Your instructions:
For the word "want", find each line in the entries where it occurs and copy that line.

Document structure recognition data
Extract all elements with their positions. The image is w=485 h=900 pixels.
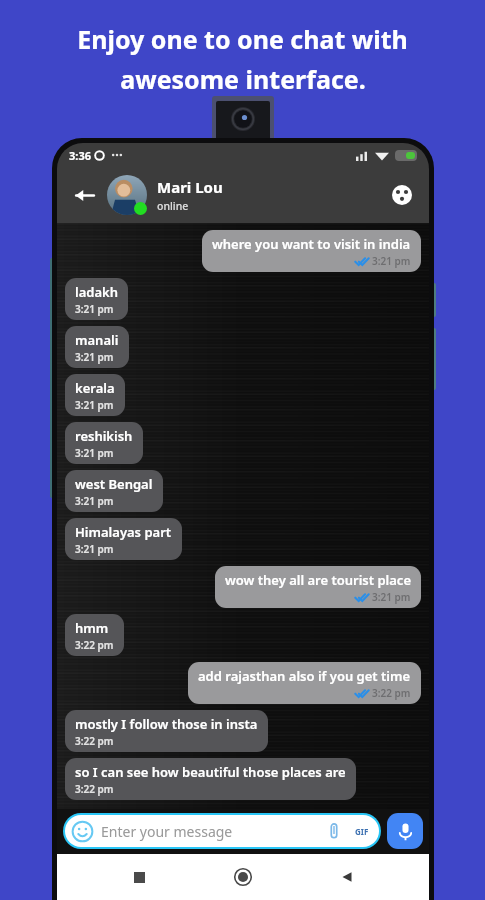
button[interactable]: Home xyxy=(228,862,258,892)
staticText: 3:21 pm xyxy=(75,398,114,412)
staticText: so I can see how beautiful those places … xyxy=(75,763,346,781)
button[interactable]: wow they all are tourist place xyxy=(215,566,421,608)
button[interactable]: Attach file xyxy=(324,821,344,841)
staticText: add rajasthan also if you get time xyxy=(198,667,411,685)
staticText: 3:21 pm xyxy=(75,350,114,364)
button[interactable]: reshikish xyxy=(65,422,143,464)
staticText: 3:36 xyxy=(69,148,91,163)
button[interactable] xyxy=(107,175,147,215)
staticText: reshikish xyxy=(75,427,133,445)
staticText: 3:22 pm xyxy=(75,734,114,748)
button[interactable]: Himalayas part xyxy=(65,518,182,560)
button[interactable]: kerala xyxy=(65,374,125,416)
staticText: Mari Lou xyxy=(157,177,223,197)
staticText: 3:21 pm xyxy=(75,494,114,508)
button[interactable]: west Bengal xyxy=(65,470,163,512)
button[interactable]: Record voice message xyxy=(387,813,423,849)
button[interactable]: Recent apps xyxy=(124,862,154,892)
staticText: 3:21 pm xyxy=(75,446,114,460)
staticText: 3:22 pm xyxy=(372,686,411,700)
button[interactable]: Enter your message xyxy=(65,815,379,847)
staticText: wow they all are tourist place xyxy=(225,571,411,589)
staticText: Enjoy one to one chat with xyxy=(77,22,408,56)
button[interactable]: Send GIF xyxy=(354,825,370,838)
button[interactable]: mostly I follow those in insta xyxy=(65,710,268,752)
staticText: kerala xyxy=(75,379,115,397)
staticText: 3:21 pm xyxy=(372,254,411,268)
staticText: 3:21 pm xyxy=(75,542,114,556)
button[interactable]: ladakh xyxy=(65,278,128,320)
staticText: 3:22 pm xyxy=(75,782,114,796)
button[interactable]: Group options xyxy=(385,178,419,212)
staticText: ladakh xyxy=(75,283,118,301)
button[interactable]: manali xyxy=(65,326,129,368)
staticText: Enter your message xyxy=(101,822,233,841)
staticText: mostly I follow those in insta xyxy=(75,715,258,733)
button[interactable]: where you want to visit in india xyxy=(202,230,421,272)
staticText: manali xyxy=(75,331,119,349)
staticText: online xyxy=(157,199,189,213)
staticText: GIF xyxy=(355,826,369,837)
button[interactable]: add rajasthan also if you get time xyxy=(188,662,421,704)
staticText: 3:22 pm xyxy=(75,638,114,652)
staticText: where you want to visit in india xyxy=(212,235,411,253)
staticText: Himalayas part xyxy=(75,523,172,541)
button[interactable]: Back xyxy=(67,178,101,212)
button[interactable]: hmm xyxy=(65,614,124,656)
staticText: hmm xyxy=(75,619,109,637)
staticText: awesome interface. xyxy=(120,62,366,96)
staticText: west Bengal xyxy=(75,475,153,493)
button[interactable]: Back xyxy=(332,862,362,892)
staticText: 3:21 pm xyxy=(75,302,114,316)
staticText: 3:21 pm xyxy=(372,590,411,604)
button[interactable]: so I can see how beautiful those places … xyxy=(65,758,356,800)
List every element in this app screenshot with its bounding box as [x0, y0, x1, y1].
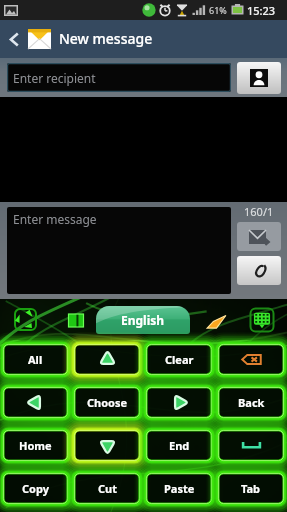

Output below:
button[interactable]: where you want to visit in india xyxy=(202,230,421,272)
staticText: where you want to visit in india xyxy=(212,235,411,253)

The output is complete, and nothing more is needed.